Sounds like a sexual reference, but I swear, this time my mind is clean ;-) This week we're discussing critique groups and do they work for you. My answer is pretty muddled: Yes and No.
In the beginning, when I first started writing, just two short years ago, I thought they were great. Lots of opinions, lots of insights. It quickly became overwhelming. The negative stood out to plague me and I had to sift through the crap to find useful advice.
My first attempt was with two online resources - writing.com (WDC) and the critique circle (CC). The former had people who really reviewed (which is how I met and became friends with Greg), a few were more like advanced beta readers, and TONS more trolled for gift points on the WDC system and left me one paragraph of nonsensical gibberish as a review.
CC, on the other hand, gave very in depth reviews, but moved achingly slow and following their guidelines I'd be shifting my novel through their system for six months or more. Some of the critiques I got on that site just about crushed me. I had published erotica writers slamming my present tense, my style, my voice -- pretty much hating everything I wrote, until they got to the sex parts. (I had to join their group b/c site guidelines regarding the sex scenes in Vampire Vacation)
Once they read the sexy parts, they grudgingly admitted I could write. And I'll go out on a limb here and suggest that it's they held such opinions possibly because they don't have sex (judging by most of their pics I'd say the last thing they chased was a donut), they just write about it, and so reading a piece from someone who actually has sex blew them away.
Nasty bitch today, C.J.?
No, not really. Reading a woman write male on male erotica involving anal sex when she's never had it is very obvious. And they said some nasty shit to me about my work, so I'm glad I bailed on the site.
Next, I tried forming a paranormal writing critique group on yahoo. It worked out well and I met some great ladies I still keep in touch with, but again it moved slow. By this point in my illustriously short writing career (about two months in), I joined Romance Writers of America (RWA) and immediately joined a slew of specialized sub chapters.
I have to admit, hands down, the best writers I've met to date are associated with RWA. Professional, hardworking, honest and thick skinned. The best ones focus on the work and never let emotion or arrogance come into play. That's not to say I didn't meet some cruel judges in contests who enjoyed hiding behind their anonymity to bash my attempts, or some lazy bitches who would spend fifteen minutes critiquing a piece of my work when I spent 90 minutes on theirs (hello - did you not notice the time stamps in your track changes?). Overall though, joining those chapters opened up a world of possibilities for me.
But again, these groups moved too slow. I was focused on my craft 40 plus hours a week and needed a partner who was better than me. Sure, at month two that was easy to find, but by month four I needed a real editor. Not someone telling me their opinion on my characters and my plot - but someone helping me to hone my craft.
I hooked up with a writing partner who taught me more than any other person in the industry to date. We worked exclusively together for about nine months and I was so sad to see the relationship end. While she struggled with plot holes and content in her manuscript, I learned the art of line edits and got a better grasp on punctuation. She taught me some of what twenty years in the industry as a journalist and editor had taught her.

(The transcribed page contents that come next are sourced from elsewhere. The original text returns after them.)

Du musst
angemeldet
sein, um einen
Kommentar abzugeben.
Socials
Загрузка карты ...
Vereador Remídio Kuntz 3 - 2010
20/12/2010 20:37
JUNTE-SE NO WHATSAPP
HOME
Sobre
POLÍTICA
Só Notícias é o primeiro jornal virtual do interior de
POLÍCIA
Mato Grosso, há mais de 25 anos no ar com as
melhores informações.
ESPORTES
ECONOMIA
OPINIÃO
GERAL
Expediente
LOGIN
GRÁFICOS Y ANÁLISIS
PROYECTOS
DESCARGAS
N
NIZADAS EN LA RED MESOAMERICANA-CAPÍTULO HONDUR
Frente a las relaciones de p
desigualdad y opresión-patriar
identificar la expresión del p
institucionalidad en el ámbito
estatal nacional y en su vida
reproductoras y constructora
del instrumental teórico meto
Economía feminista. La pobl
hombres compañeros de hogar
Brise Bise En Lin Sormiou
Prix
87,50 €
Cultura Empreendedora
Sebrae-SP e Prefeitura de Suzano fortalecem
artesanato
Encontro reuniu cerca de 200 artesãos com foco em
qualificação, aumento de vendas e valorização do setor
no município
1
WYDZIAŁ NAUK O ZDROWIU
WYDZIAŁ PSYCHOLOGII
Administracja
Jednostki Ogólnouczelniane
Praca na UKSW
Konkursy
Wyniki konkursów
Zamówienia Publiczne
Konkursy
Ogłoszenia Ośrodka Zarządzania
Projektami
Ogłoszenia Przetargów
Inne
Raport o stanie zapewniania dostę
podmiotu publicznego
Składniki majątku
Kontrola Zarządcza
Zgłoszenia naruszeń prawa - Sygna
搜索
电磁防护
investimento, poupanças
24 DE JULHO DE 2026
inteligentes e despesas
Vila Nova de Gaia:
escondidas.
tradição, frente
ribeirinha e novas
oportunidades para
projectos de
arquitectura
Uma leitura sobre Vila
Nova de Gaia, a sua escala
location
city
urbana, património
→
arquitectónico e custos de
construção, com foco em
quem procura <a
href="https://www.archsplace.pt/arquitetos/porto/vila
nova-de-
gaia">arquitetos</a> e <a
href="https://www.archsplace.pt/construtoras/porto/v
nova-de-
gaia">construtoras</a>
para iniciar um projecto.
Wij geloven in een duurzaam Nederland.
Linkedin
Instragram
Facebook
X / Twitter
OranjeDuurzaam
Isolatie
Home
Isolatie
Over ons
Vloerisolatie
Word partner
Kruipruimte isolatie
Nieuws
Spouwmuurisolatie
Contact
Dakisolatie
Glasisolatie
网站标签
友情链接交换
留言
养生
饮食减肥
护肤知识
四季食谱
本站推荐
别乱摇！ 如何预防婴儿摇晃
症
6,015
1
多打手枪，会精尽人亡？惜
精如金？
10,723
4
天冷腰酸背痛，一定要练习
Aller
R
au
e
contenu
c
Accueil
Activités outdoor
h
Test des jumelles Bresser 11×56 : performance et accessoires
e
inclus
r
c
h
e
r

This woman single handedly whipped my writing into shape and made me the writer I am today. Without her, I'm not sure where I would be today. Things, unfortunately, came to an end, I'll spare you the drama, but we are at least civil and supportive of each other when we speak online.
This past summer, I tried to crit with Jen and Ana, both strong writers with different skills to bring to a critique. It didn't work out because of a new venture I launched, Everything Erotic, which has become a huge time commitment. I stretched myself too thin and something had to give -- and with all the editing I was doing for the team I couldn't take on more.
Thankfully, those writers have returned the favor in spades. Anytime I ask for a read I'm so touched I have three or four ladies jump in without a moments hesitation. One or two often tease they have to read my work two to four times to spot any mistakes because they get so pulled into the story they forget to be critiquing it. I can't tell you how amazing that is to hear after the months and months of crap I used to have spewed at me via the internet.
In eighteen short months, I found a home. A home among the writers I associate with on various group blogs and online forums. They tell me their thoughts straight, but politely. They often remind me to slow down, stop working, rest, focus on getting better... and they share their amazement at how much I can do while being so ill. They cheer me on and give me the highest compliment a writer could ever receive: they tell me I inspire them.
Sure, the convenience of the internet has made the publication and small successes I've achieved a reality, but it also provides a mask for some people to hide behind and spew their anger and hate to the world. I'm incredibly grateful that on my comparably short writing journey I've met such talented people who are proud to associate with me.
Thanks to each and every one of you. And you know, beyond a shadow of a doubt, I'd do anything in my power to help you and your career at the drop of a hat. After all, that's what friends do for each other.